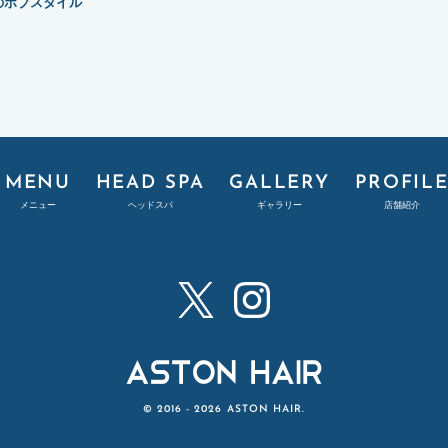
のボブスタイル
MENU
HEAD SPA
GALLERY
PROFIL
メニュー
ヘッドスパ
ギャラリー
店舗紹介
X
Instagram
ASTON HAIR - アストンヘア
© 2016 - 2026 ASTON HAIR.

---

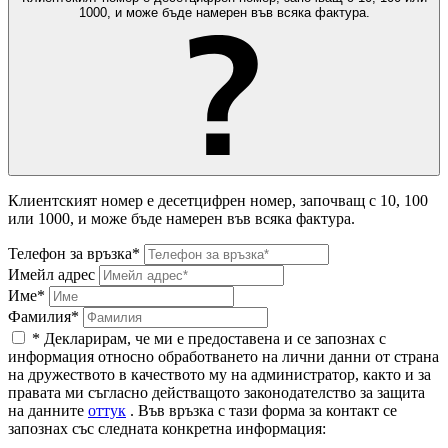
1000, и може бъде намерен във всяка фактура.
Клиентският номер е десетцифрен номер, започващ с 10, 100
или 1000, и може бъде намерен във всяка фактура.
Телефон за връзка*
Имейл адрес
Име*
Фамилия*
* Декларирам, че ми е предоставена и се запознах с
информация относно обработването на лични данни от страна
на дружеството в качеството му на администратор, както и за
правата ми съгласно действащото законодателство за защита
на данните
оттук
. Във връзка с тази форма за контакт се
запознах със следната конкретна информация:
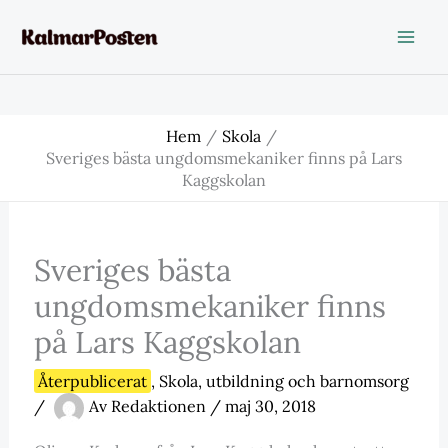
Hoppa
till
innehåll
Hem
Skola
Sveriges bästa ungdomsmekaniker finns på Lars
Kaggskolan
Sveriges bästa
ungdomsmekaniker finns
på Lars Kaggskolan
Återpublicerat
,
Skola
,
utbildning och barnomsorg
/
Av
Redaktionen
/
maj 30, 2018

...

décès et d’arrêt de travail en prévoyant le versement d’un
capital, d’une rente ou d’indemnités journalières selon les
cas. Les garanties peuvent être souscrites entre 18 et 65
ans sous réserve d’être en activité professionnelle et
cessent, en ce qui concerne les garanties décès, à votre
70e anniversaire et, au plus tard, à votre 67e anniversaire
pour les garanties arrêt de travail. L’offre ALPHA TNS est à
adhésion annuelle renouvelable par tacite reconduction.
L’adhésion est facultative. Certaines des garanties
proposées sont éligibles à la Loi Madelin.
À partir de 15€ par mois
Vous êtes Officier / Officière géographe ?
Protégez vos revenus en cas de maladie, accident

(REQUIRED WORK): Working from the records above, set down word for word everything from the line containing "Клиентският номер е" down to the line containing "maj 30, 2018", ends included, minus the pictures.

(WRITTEN REPLY):
Клиентският номер е десетцифрен номер, започващ с 10, 100
или 1000, и може бъде намерен във всяка фактура.
Телефон за връзка*
Имейл адрес
Име*
Фамилия*
* Декларирам, че ми е предоставена и се запознах с
информация относно обработването на лични данни от страна
на дружеството в качеството му на администратор, както и за
правата ми съгласно действащото законодателство за защита
на данните
оттук
. Във връзка с тази форма за контакт се
запознах със следната конкретна информация:
Hoppa
till
innehåll
Hem
Skola
Sveriges bästa ungdomsmekaniker finns på Lars
Kaggskolan
Sveriges bästa
ungdomsmekaniker finns
på Lars Kaggskolan
Återpublicerat
,
Skola
,
utbildning och barnomsorg
/
Av
Redaktionen
/
maj 30, 2018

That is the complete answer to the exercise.